Much like the people who share their subtropical home, monk seals have a taste fish and octopi, diving up to 200 m to find the eight-legged delicacy. This mutual love of seafood has been listed as a contributing factor of monk seal population decline. Hungry seals are drawn to fishing nets and the catch within, often becoming ensnared and drowning in the process. According to the Eastern Adriatic Monk Seal Project website, up to 46% of sub-adult seal deaths can be attributed to such accidental drowning events. Deliberate killings could be to blame for up to 50% of deaths in adults, possibly because of competition with fishermen. In the face of these shocking figures, the need for further conservation efforts is abundantly clear.
Prior to the industrial revolution and slightly after, open beaches were the main birthing ground for Mediterranean monk seals. Over the past century, due to increased tourism and industry along the coast, female monk seals have left their former pupping terrirory, instead seeking out undersea caves where they can give birth and rear pups without human disturbances. The 9–11-month gestation period contributes significantly to the delayed recovery of monk seal populations, with adults only baring only a single pup per reproductive cycle.
Despite these threats, help is on the horizon. National governments and NGOs have taken action to repopulate regions where the pinnipeds have been wiped out. In Croatia, monk seals have been safeguarded under the Nature Protections Act since 2003, instating fines of 100,000 kuna to anyone caught killing a monk seal. Moreover, the Biom Association, one of Croatia’s largest nature conservation NGOs, has teamed up with partners from Greece, Montenegro, and Albania to create the previously mentioned Eastern Adriatic Monk Seal project. The goal of this collaboration is to identify suitable habitats as well as obstacles that obstruct the pathway towards possible reintroduction of the species.
The case of the Mediterranean monk seal provides us with a stark reminder of the impact of human actions on the environment.
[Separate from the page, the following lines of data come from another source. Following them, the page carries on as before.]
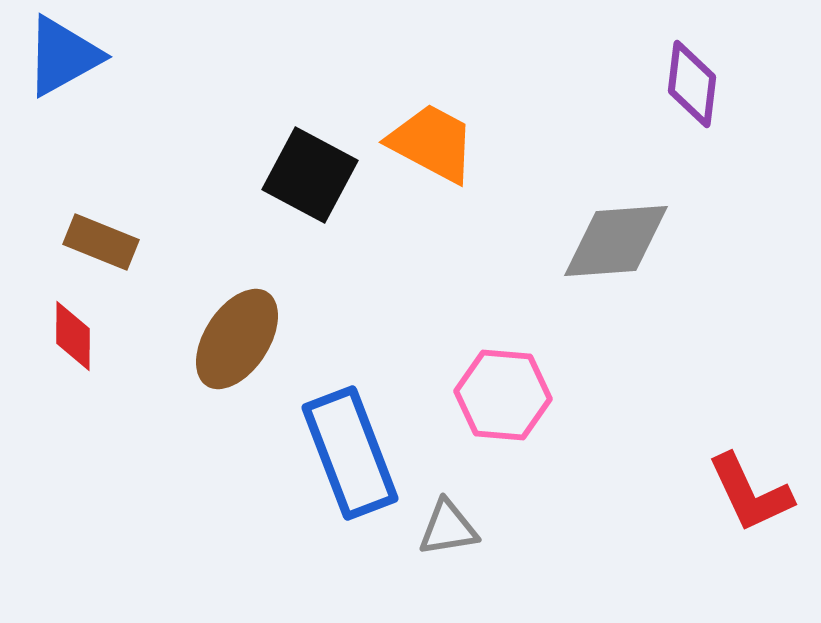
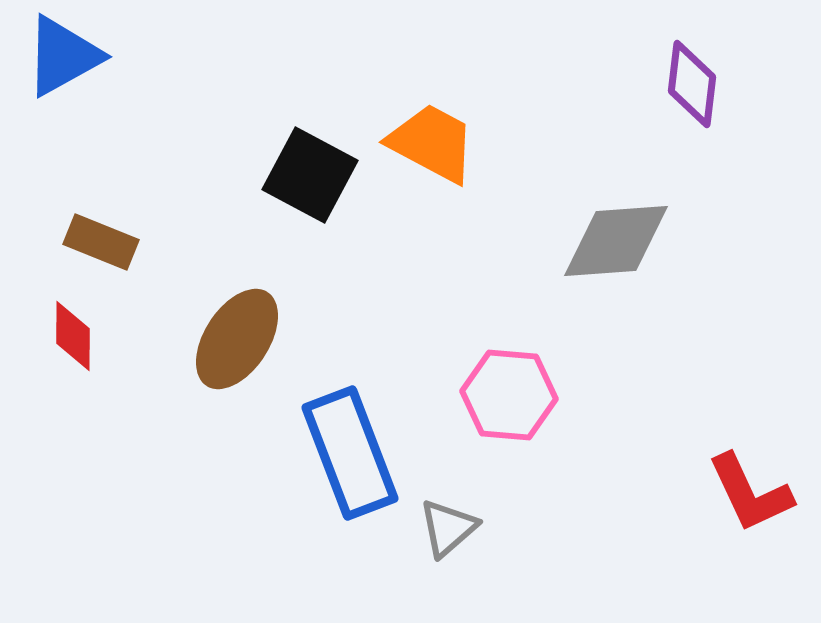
pink hexagon: moved 6 px right
gray triangle: rotated 32 degrees counterclockwise
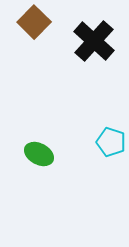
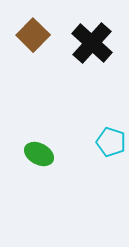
brown square: moved 1 px left, 13 px down
black cross: moved 2 px left, 2 px down
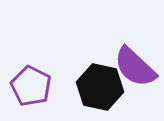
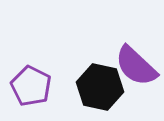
purple semicircle: moved 1 px right, 1 px up
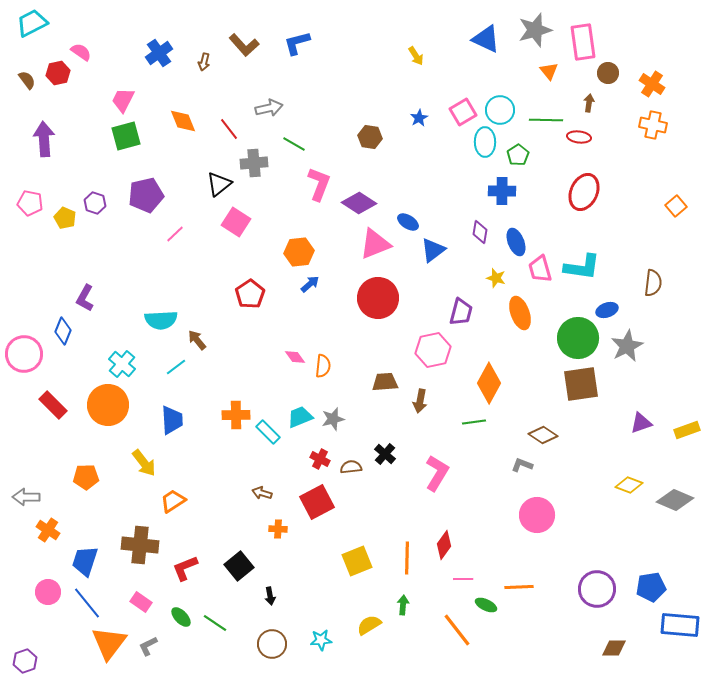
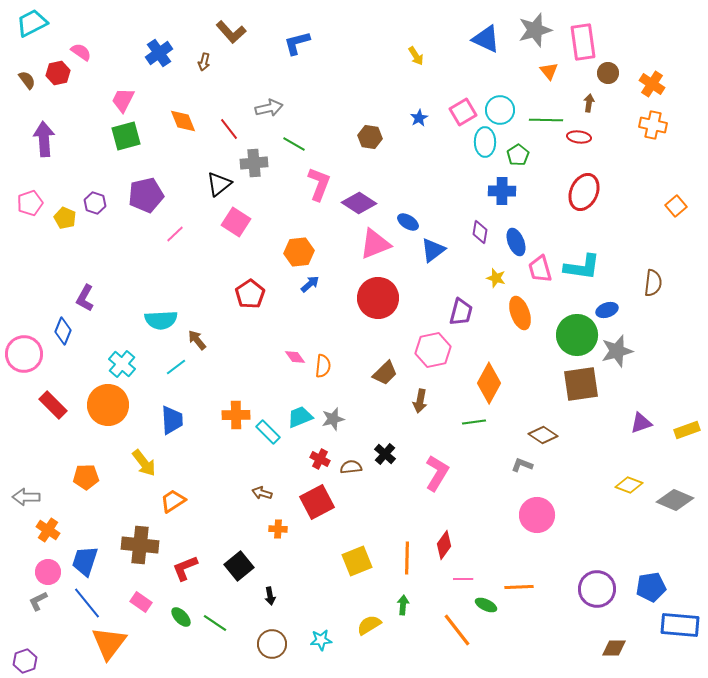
brown L-shape at (244, 45): moved 13 px left, 13 px up
pink pentagon at (30, 203): rotated 30 degrees counterclockwise
green circle at (578, 338): moved 1 px left, 3 px up
gray star at (627, 346): moved 10 px left, 5 px down; rotated 12 degrees clockwise
brown trapezoid at (385, 382): moved 9 px up; rotated 140 degrees clockwise
pink circle at (48, 592): moved 20 px up
gray L-shape at (148, 646): moved 110 px left, 45 px up
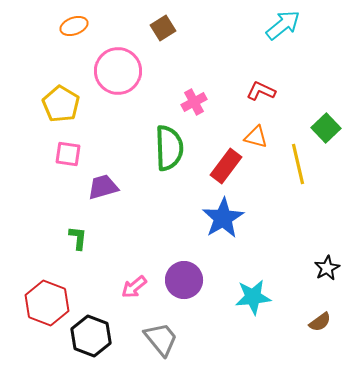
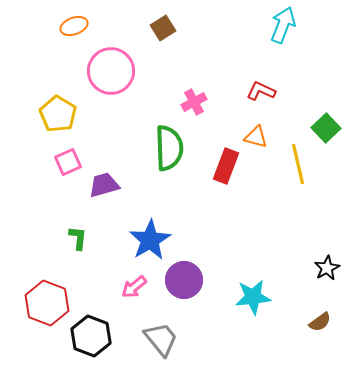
cyan arrow: rotated 30 degrees counterclockwise
pink circle: moved 7 px left
yellow pentagon: moved 3 px left, 10 px down
pink square: moved 8 px down; rotated 32 degrees counterclockwise
red rectangle: rotated 16 degrees counterclockwise
purple trapezoid: moved 1 px right, 2 px up
blue star: moved 73 px left, 22 px down
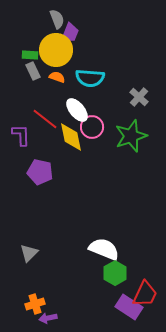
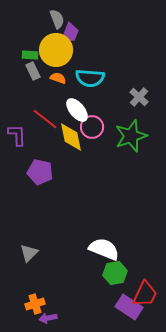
orange semicircle: moved 1 px right, 1 px down
purple L-shape: moved 4 px left
green hexagon: rotated 20 degrees clockwise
Thanks in part to strong shows on environmental stewardship by local leaders, early indicators of seal population recovery are optimistic. However, these are only the first steps on the much broader issue of international systemic neglect of the natural world. Many consider Croatia a paradise on earth, but to coninue earning this title locals must protect all those who call it home, including those with flippers.